Finding one in a place like this won’t be easy. Why are those two engaged in such dangerous work anyway?



So if you’ll remember, this canyon is home to a quicksand river that leads into a bottomless canyon. Of the five Desert Roses that spawn here, only three of them are static drops.



Two of ‘em are dropped from destroying machines in the area. One of those machines is one of those jerk rear end flying electric worm deals. It’s VERY easy to accidentally destroy that and have its Desert Rose drop bounce down into the abyss, never to be seen again. If that happens and you don’t have spares in your inventory... guess it’s time to reload your game or else it’s up to farming a 10% appearance rate harvest point in the rear end end of the Desert Zone if you want to clear this quest.

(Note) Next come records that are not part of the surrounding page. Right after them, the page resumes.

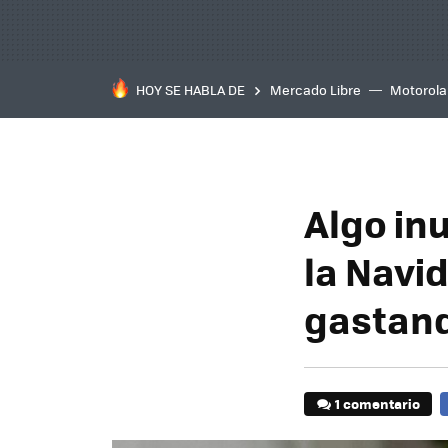
HOY SE HABLA DE
Mercado Libre
Motorola
Algo in
la Navi
gastan
1 comentario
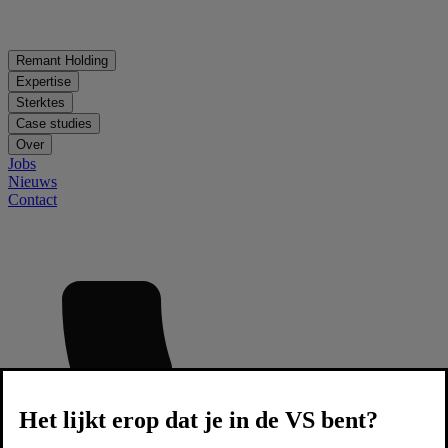
Remant Holding
Expertise
Sterktes
Case studies
Over
Jobs
Nieuws
Contact
Het lijkt erop dat je in de VS bent?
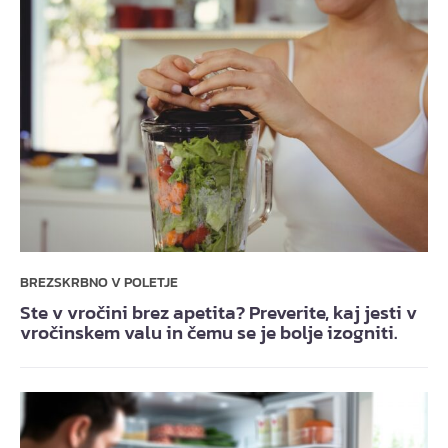
BREZSKRBNO V POLETJE
Ste v vročini brez apetita? Preverite, kaj jesti v
vročinskem valu in čemu se je bolje izogniti.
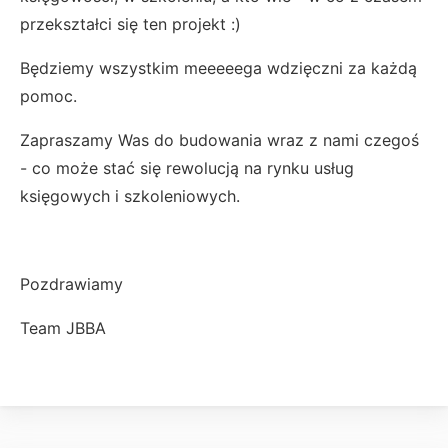
przekształci się ten projekt :)
Będziemy wszystkim meeeeega wdzięczni za każdą
pomoc.
Zapraszamy Was do budowania wraz z nami czegoś
- co może stać się rewolucją na rynku usług
księgowych i szkoleniowych.
Pozdrawiamy
Team JBBA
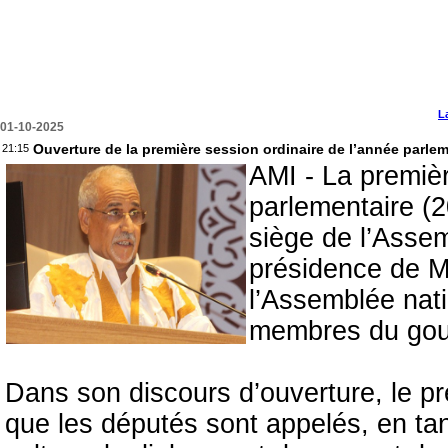
L
01-10-2025
Ouverture de la première session ordinaire de l’année parle
21:15
AMI - La premièr
parlementaire (2
siège de l’Asse
présidence de 
l’Assemblée nati
membres du gou
Dans son discours d’ouverture, le pr
que les députés sont appelés, en tan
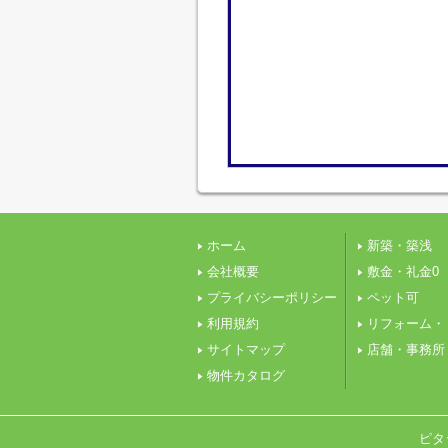
ホーム
新築・築浅
会社概要
敷金・礼金0
プライバシーポリシー
ペット可
利用規約
リフォーム・
サイトマップ
店舗・事務所
物件カタログ
ピタ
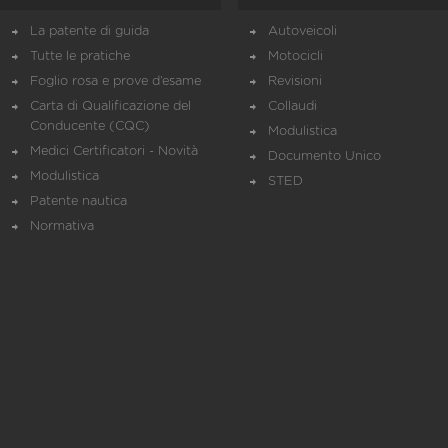
La patente di guida
Autoveicoli
Tutte le pratiche
Motocicli
Foglio rosa e prove d’esame
Revisioni
Carta di Qualificazione del
Collaudi
Conducente (CQC)
Modulistica
Medici Certificatori - Novità
Documento Unico
Modulistica
STED
Patente nautica
Normativa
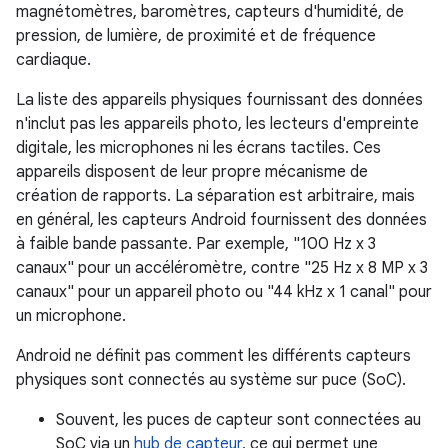
magnétomètres, baromètres, capteurs d'humidité, de
pression, de lumière, de proximité et de fréquence
cardiaque.
La liste des appareils physiques fournissant des données
n'inclut pas les appareils photo, les lecteurs d'empreinte
digitale, les microphones ni les écrans tactiles. Ces
appareils disposent de leur propre mécanisme de
création de rapports. La séparation est arbitraire, mais
en général, les capteurs Android fournissent des données
à faible bande passante. Par exemple, "100 Hz x 3
canaux" pour un accéléromètre, contre "25 Hz x 8 MP x 3
canaux" pour un appareil photo ou "44 kHz x 1 canal" pour
un microphone.
Android ne définit pas comment les différents capteurs
physiques sont connectés au système sur puce (SoC).
Souvent, les puces de capteur sont connectées au
SoC via un
hub de capteur
, ce qui permet une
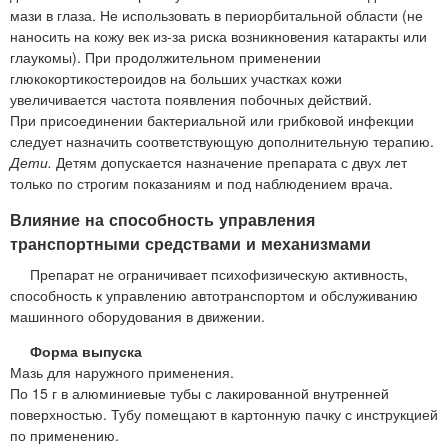
мази в глаза. Не использовать в периорбитальной области (не
наносить на кожу век из-за риска возникновения катаракты или
глаукомы). При продолжительном применении
глюкокортикостероидов на больших участках кожи
увеличивается частота появления побочных действий.
При присоединении бактериальной или грибковой инфекции
следует назначить соответствующую дополнительную терапию.
Дети.
Детям допускается назначение препарата с двух лет
только по строгим показаниям и под наблюдением врача.
Влияние на способность управления
транспортными средствами и механизмами
Препарат не ограничивает психофизическую активность,
способность к управлению автотранспортом и обслуживанию
машинного оборудования в движении.
Форма выпуска
Мазь для наружного применения.
По 15 г в алюминиевые тубы с лакированной внутренней
поверхностью. Тубу помещают в картонную пачку с инструкцией
по применению.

The game doesn’t make it clear in any way you done goofed and lost one of these Desert Rose spawns if it falls into the abyss. So that could go real rotten! Hence why I’d been holding onto a couple spares this whole time, despite the fact their item description is the same as all other completely useless vendor trash that suggests you sell it for G. Literally no other vendor trash with the “Sells for a large amount of G!” message at the end has this kinda “wait, actually...”

Cavia would be proud.



Anyway, job’s done. Let’s head back to the Resistance Camp and turn in our findings. Any further located Desert Roses are official vendor trash after this point.


Music: Peaceful Sleep (Vocal)




I know this wasn’t easy. Thank you.



For our efforts, we receive another sizable bounty of rare/expensive upgrade materials. However, the quest doesn’t actually complete just yet. As soon as 9S is out of earshot from the twins, he has some questions about their errands...



Hypothesis: Continued difficult assignments will eventually have a deleterious effect on the entire organization.
Hmm. Maybe I should talk this over with Anemone.

Alright, then. Let’s go hit up the Resistance leader to figure out why the twins are getting all the camp’s garbage assignments.



Ah, I see. This is about Devola and Popola. I understand how unfair it must seem for them to keep getting our most difficult and dangerous assignments. But I'm afraid that’s going to continue for a while. The others here... Well, they still haven’t forgiven them.
I don’t understand. Forgiven them for what?
That...
......
That’s something you should ask them directly.



And with that non-answer, Popola’s Errand is completed. We’re not done here yet. There is one final quest left to be given by the twins. No sense in stopping now.



However! If you’re gonna be a completionist and do all the sidequests... Specifically, that machine intel completion quest pain in the rear end the previous update... I might suggest going to a vendor and dumping all but four units of the Tree Sap upgrade material. More can be bought from the machine vendor in the Amusement Park. He’s still active despite the cyber-zombie apocalypse over there. So it’s not a big deal if we need more. You’ll see why in a bit.

Let’s go speak with the Twins again...



We need some tree sap to repair a tent, but there are some super strong enemies guarding it. We can’t even dent the things with the flimsy little weapons we have, so maybe you can—
Hey, Devola? Why do you two keep getting all these incredibly dangerous odd jobs? If fighting is involved, there are plenty of androids more suited for the task.
I...
......
I’m sorry... We really should be handling our own tasks.
Devola...
<Help the twins out.>
No! It’s not that! Honestly, I’m happy to help you guys if you need it. I’m YoRHa, remember? I’m way more suited to this line of work than you are anyway. What was it you needed again? Tree sap?
That’s okay. We’ll handle this one ourselves.
Devola, I think we should accept the assistance.
Come on, Sis! We can’t keep—
Thank you. You have no idea how much this helps.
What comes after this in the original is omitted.